Thinking with Diagrams 98 - Summary of RPF's work

The following is a summary prepared in conjunction with the meeting "Thinking with Diagrams '98"

TwD98 Summary: Understanding Diagrams

Robert P. Futrelle, Northeastern University


Type of Diagram(s) Studied: We focus on diagrams from scientific research papers, e.g., x,y data plots. Our goal is to automate the building of structured representations for these diagrams to allow them to be indexed, retrieved, and reasoned about.

Representation Medium: We assume that diagrams are available in vector format, i.e., as collections of graphics objects such as lines, polygons, curves, and positioned text. Typical published diagrams contain 100 to 200 objects. The representation of our diagrams, once parsed, is a generalization of the familiar natural language parse tree.
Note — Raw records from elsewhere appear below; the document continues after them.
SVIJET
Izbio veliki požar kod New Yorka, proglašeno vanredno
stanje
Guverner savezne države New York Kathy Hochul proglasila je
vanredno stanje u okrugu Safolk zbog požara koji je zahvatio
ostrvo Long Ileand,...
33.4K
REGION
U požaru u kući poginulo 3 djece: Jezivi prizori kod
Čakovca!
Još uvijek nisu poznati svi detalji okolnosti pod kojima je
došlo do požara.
Although vehicles such as the World Wide Web have concentrated on raster formats, e.g., GIF, this year (1998) there has been a flurry of proposals for vector formats for the Web, e.g., PGML.

Accompanying Non Diagrammatic Representations: The major non-diagrammatic information that accompanies virtually all technical diagrams is text. There is text within diagrams, in captions, and in running text.
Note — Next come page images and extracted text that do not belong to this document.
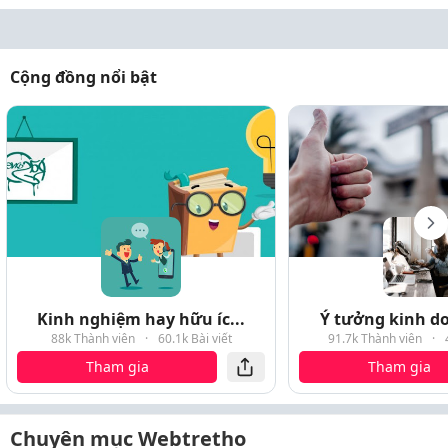
Cộng đồng nổi bật
Kinh nghiệm hay hữu íc...
Ý tưởng kinh do
88k Thành viên
·
60.1k Bài viết
91.7k Thành viên
·
Tham gia
Tham gia
Chuyên mục Webtretho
Context of Diagram Use / Application Domain: Diagrams in science are important for capturing and communicating information. See Bruno Latour's excellent discussion of the role of diagrams in the development of science and technology (Latour, B. (1990). Drawing things together. In M. Lynch & S. Woolgar (Eds.), Representation in Scientific Practice (pp. 19-68). Cambridge, MA: MIT Press.)

Diagrammatic Research Question / Issue: We are continuing to refine our successful work on diagram parsing. So far, we have grammars for x,y data plots, gene diagrams, and state machines. We use context-based constraint grammars (Futrelle, R. P. and Nikolakis, N. (1995). Efficient Analysis of Complex Diagrams using Constraint-Based Parsing. In ICDAR-95 (Intl. Conf. on Document Analysis & Recognition), (pp. 782-790). Montreal, Canada.) For a recent review on topics of visual language parsing and related topics, see Marriott, K. and Meyer, B. E. (Ed.). (1998). Visual Language Theory: Springer Verlag.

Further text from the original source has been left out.